1st Goldbriars Copper Bullet O/H Joesph and Dotty Wattlesworth = Joe
2nd Adams Acres Mia Mio O/H Jeff Adams and Mary Hurley = Jeff
3rd RPM Glacier O/H Roger and Pat Magnusson = Roger
4th Adams Acres Mia Fen O/H Jeff Adams 
RJ Counterpoints Sidekick O/H Roger and Dianne Herpoisheimer = Roger
Jam Wheres Theres Smoke O/H Vic Felger
Jam Adams Acres Little Portage River O/H Jeff Adams 
Jam Lonestar Diamondback O/H Joanne and Roy Mackey = Joanne
Jam Port of Call O/H Vic Felger


----------



## Nobility_Retrievers (Sep 17, 2005)

Amateur 
1st AFC Skywatch Like a Rock Ray and Lou Vreeland = Lou
2nd FC L & L Black Tie Affair Howard Simson
3rd FC AFC Jaybars Westshore Beau Jerry Kamphuis
4th FC AFC CFC RPM Forger Roger and Pat Magnusson = Roger
No Jams

Qualifying
1st Skywatch Maverick Ray and Lou Vreeland = Ray
2nd Jaybars Dark as Night Renee Schulte
3rd NTK's Sportster Deb Stukey
4th Where Theres Smoke Vic Felger
RJ Adacs Rock "N" Rye Carl and Elsie Cada = Carl
JAM Magiclabs I'm Ya Huckelberry Bruce Borkovich


----------



## MardiGras (Feb 9, 2004)

Congratulations, Greg & Gunner!!!!!!


----------



## Becky Mills (Jun 6, 2004)

Way to go Copper - AGAIN!!!


----------



## Judy Chute (May 9, 2005)

> Derby
> 
> 1st Goldbriars Copper Bullet O/H Joesph and Dotty Wattlesworth = Joe


WOW!!  Congratulations... !

Goldbriar's Copper Bullet ** "Copper" 

National Derby List 2007


----------



## Becky Mills (Jun 6, 2004)

Way to go Howard and Tie on your Am second!


----------



## Aaron Homburg (Sep 23, 2005)

*con*

Way to go Greg and Gunner!!!

Aaron


----------



## Angie B (Sep 30, 2003)

*Re: con*



Aaron Homburg said:


> Way to go Greg and Gunner!!!
> 
> Aaron


Ditto!!! Congrats!

Angie


----------



## Wayne Dibbley (Jul 20, 2005)

*Congrats*

To everyone,

Way to go Jerry and Lumpy, Jim and Lefty, and NICE job Howard with Tie!!!!!
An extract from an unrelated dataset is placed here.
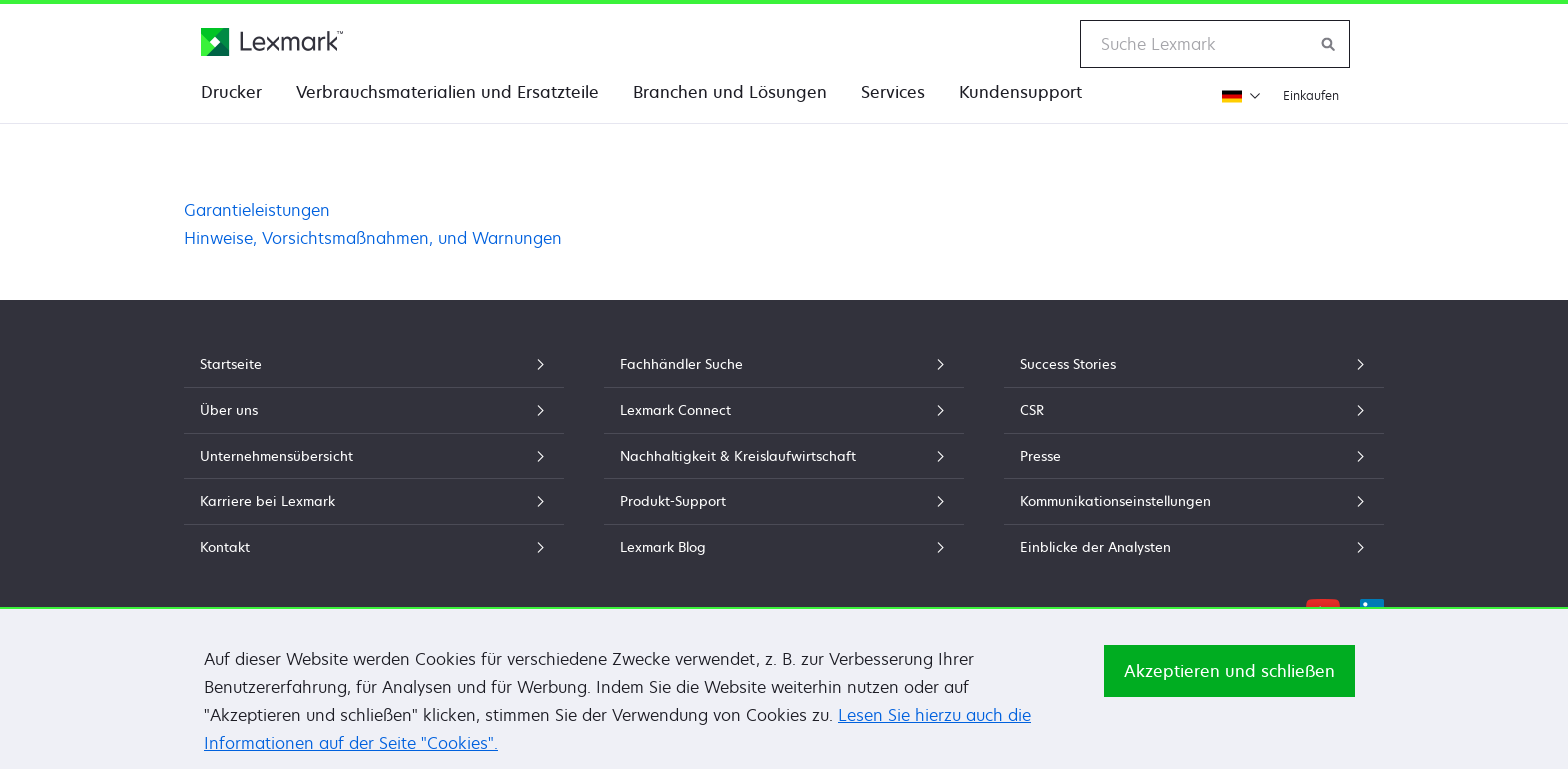 This screenshot has width=1568, height=769. I want to click on Akzeptieren und schließen, so click(1229, 680).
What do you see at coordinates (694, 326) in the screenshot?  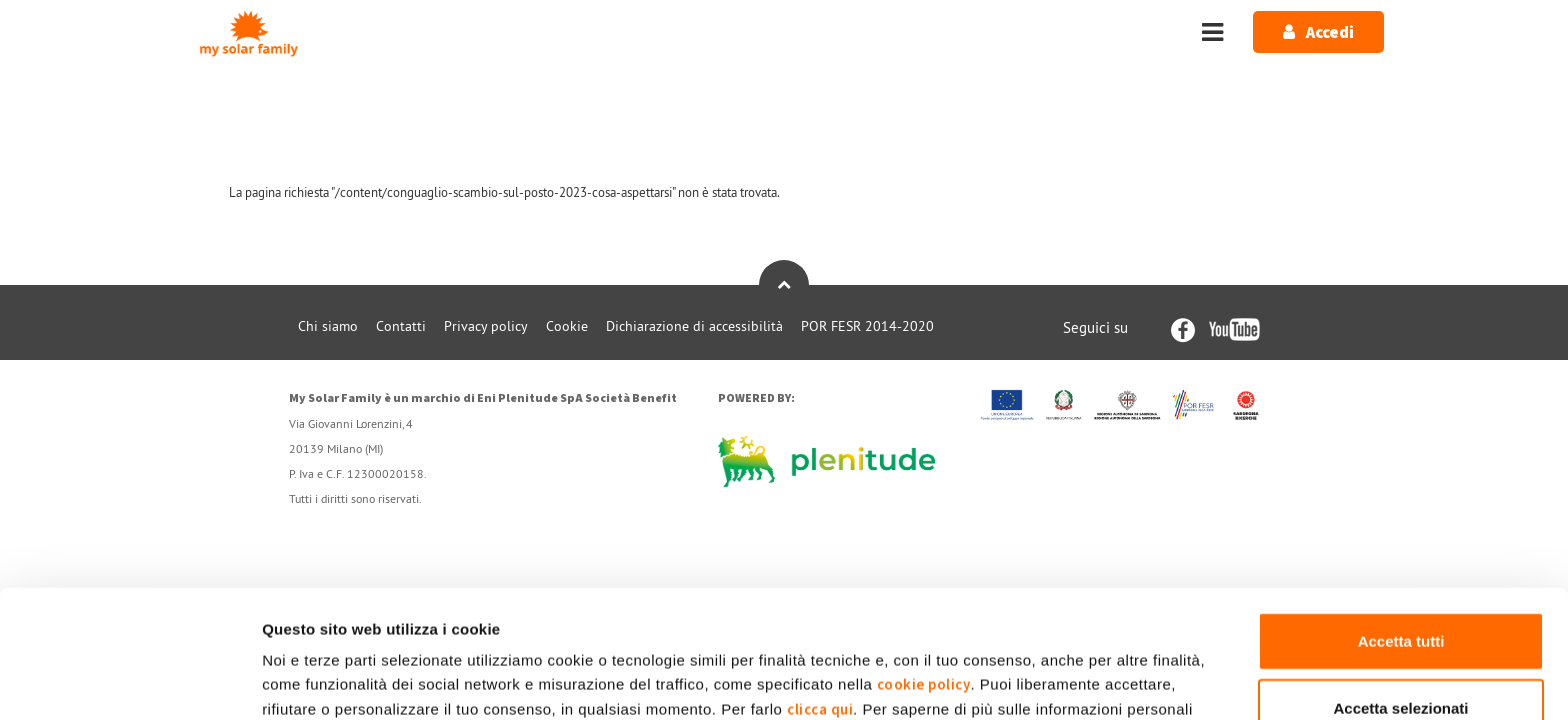 I see `Dichiarazione di accessibilità` at bounding box center [694, 326].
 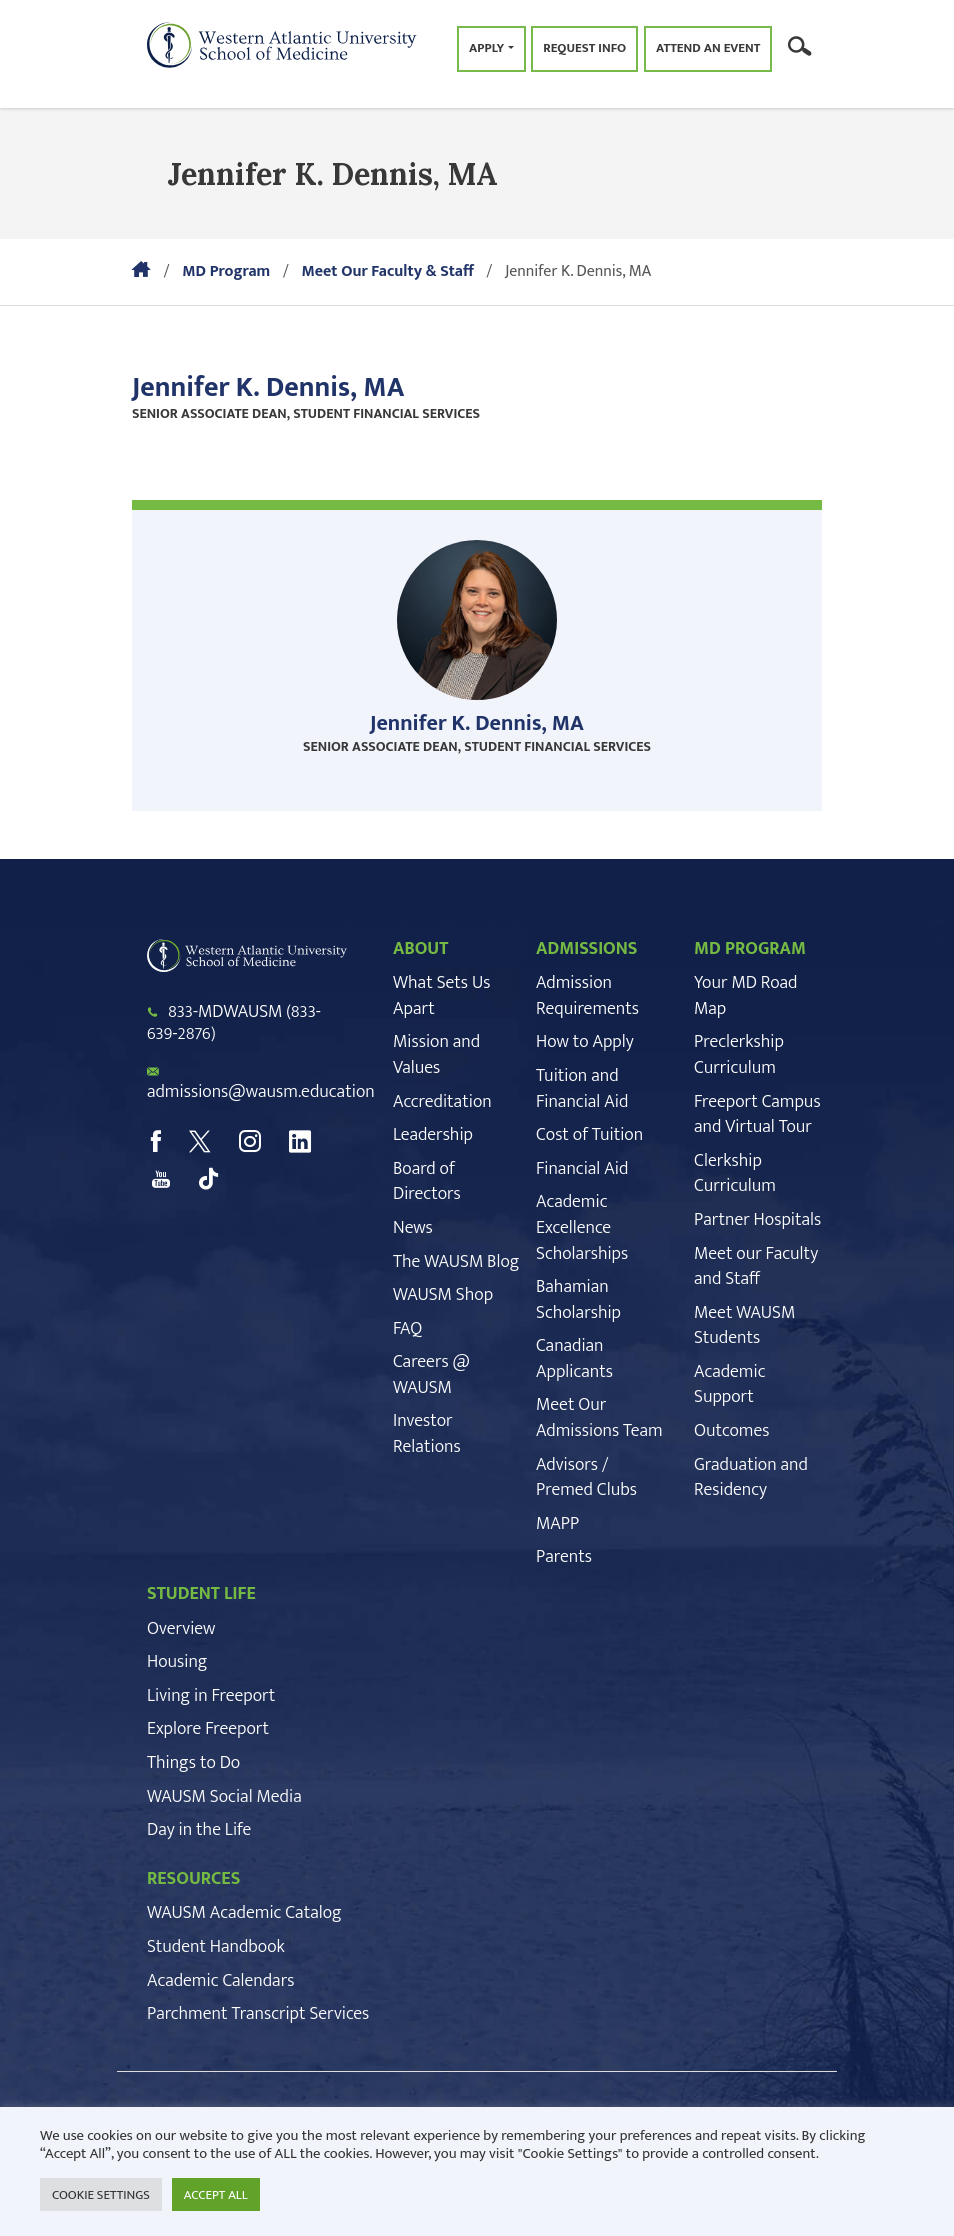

Also great win for a brown dog with Gunner and Greg.

Was a great trial, with some serious set ups on the Am...and good entries and great dogs in all classes.

Congrats,

Wayne Dibbley


----------



## ducksoup (Oct 3, 2005)

Congrats to everybody -- sounds like a great FT


----------



## Justone' (Mar 28, 2005)

*CONGRATS*

CONGRATS TO THE VREELANDS FOR THE AM WIN, AND Q WIN.
THANK YOU FOR MAKING MY PUPPY LOOK SO GOOD. GUESS I PICKED YOU A GOOD ONE, EH!
JEN WALLACE  
(TO NOTE ANY CONFUSSION, MAVERICK IS A PUP THEY BOUGHT FROM MY FEMALE) 8)


----------



## Wayne Dibbley (Jul 20, 2005)

*AFC Skywatch Like a Rock*

Congrats Jen is this your dog?

Didn't see the Q but watched Lou run AFC Skywatch Like a Rock in the Am....

WOW and a great looking dog too.

Wayne Dibbley


----------



## Angie B (Sep 30, 2003)

A big Congrats to Jerry and Lumpy! That gal is making one heck of a come back. Hard to believe a career ending injury was anything but. Must have been all that TLC.... :wink: 

Angie


----------